Potential and perspectives on additive manufacturing of high-entropy alloys for ballistic impact applications

Abstract

While the design of complex shaped parts is enabled using additive manufacturing (AM) techniques, the need for tailoring microstructures catering to the requirements of specific applications must not be neglected. Considering the level of design complexity involved in the design of parts for ballistic applications, AM techniques may be envisaged to be employed in their design. On the other hand, there are innumerous reports, especially since the last decade, on a new class of metallic materials known as high-entropy alloys (HEAs) or multicomponent alloys, extensively investigated for their microstructure-property relation for a number of different applications.
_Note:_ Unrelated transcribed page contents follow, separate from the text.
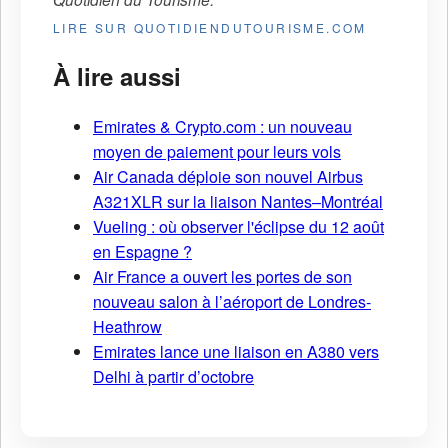
LIRE SUR QUOTIDIENDUTOURISME.COM
À lire aussi
Emirates & Crypto.com : un nouveau
moyen de paiement pour leurs vols
Air Canada déploie son nouvel Airbus
A321XLR sur la liaison Nantes–Montréal
Vueling : où observer l'éclipse du 12 août
en Espagne ?
Air France a ouvert les portes de son
nouveau salon à l’aéroport de Londres-
Heathrow
Emirates lance une liaison en A380 vers
Delhi à partir d’octobre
However, it may be noted that such studies are mainly limited to fundamental research and have not systematically focussed on correlating the findings of fundamental research with real-time applications. Therefore, considering that both AM and HEAs are relatively "new" and "booming" areas of research, the present book chapter provides a review on the development of AM HEAs towards designing components (e.g. armors) with high resistance to dynamic impact applications, in order to qualify themselves as alternatives and even superior to conventional materials (such as steels) for high-end ballistic applications. Additionally, this chapter will also focus on the challenges associated with employing AM HEAs for these applications and provide a roadmap for both fundamental and industrial research through strategies to design AM HEAs.